[WORK REQUIRED]
In the material below, find every line with "Hyderabad" and pull it out.

[RECORDS FOR THIS EXERCISE]
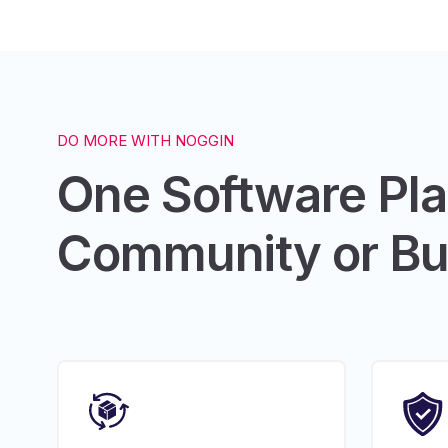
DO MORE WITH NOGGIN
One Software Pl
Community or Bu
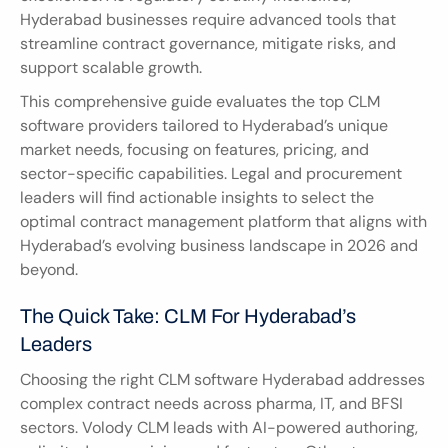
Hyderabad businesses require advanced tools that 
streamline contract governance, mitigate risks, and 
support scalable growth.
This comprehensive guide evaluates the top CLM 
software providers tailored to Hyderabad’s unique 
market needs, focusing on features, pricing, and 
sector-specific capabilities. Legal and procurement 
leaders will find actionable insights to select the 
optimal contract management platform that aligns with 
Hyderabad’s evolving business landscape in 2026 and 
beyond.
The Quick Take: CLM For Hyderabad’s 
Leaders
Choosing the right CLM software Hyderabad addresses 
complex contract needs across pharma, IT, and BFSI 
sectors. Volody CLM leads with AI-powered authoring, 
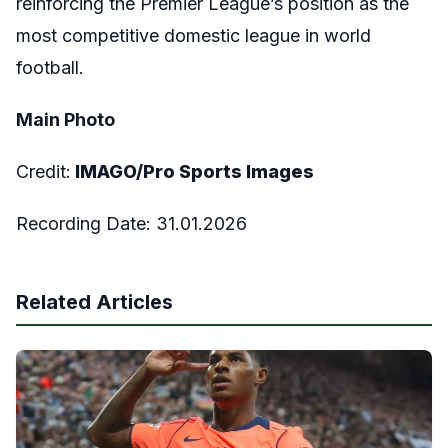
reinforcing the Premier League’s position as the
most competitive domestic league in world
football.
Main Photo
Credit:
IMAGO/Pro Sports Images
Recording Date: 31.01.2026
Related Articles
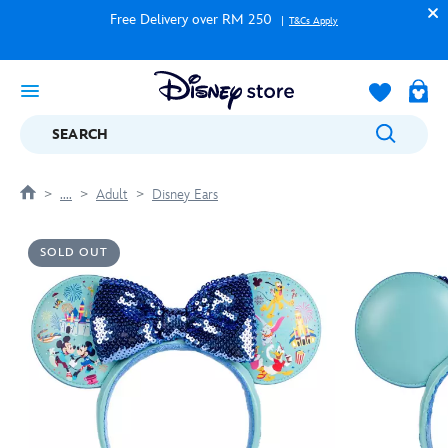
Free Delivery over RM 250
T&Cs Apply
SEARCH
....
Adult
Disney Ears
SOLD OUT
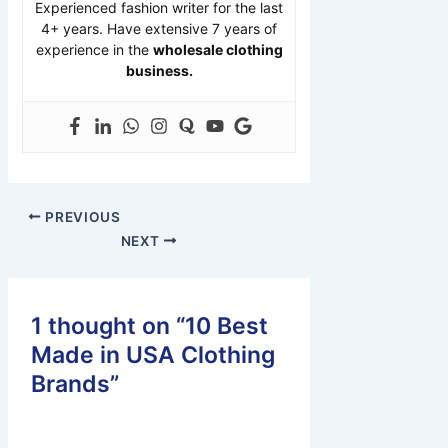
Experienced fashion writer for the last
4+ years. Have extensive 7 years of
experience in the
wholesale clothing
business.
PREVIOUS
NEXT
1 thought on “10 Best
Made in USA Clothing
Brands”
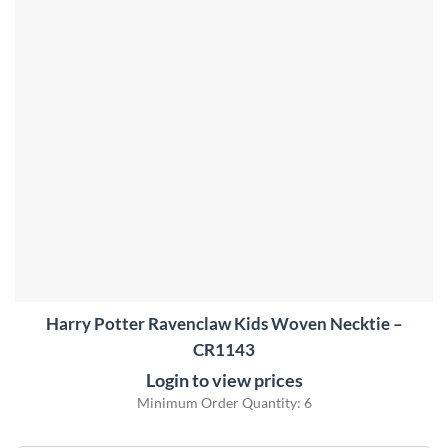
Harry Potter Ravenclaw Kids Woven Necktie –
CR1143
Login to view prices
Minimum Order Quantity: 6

[ANSWER FOR THIS EXERCISE]
Hyderabad businesses require advanced tools that 
software providers tailored to Hyderabad’s unique 
Hyderabad’s evolving business landscape in 2026 and 
The Quick Take: CLM For Hyderabad’s 
Choosing the right CLM software Hyderabad addresses 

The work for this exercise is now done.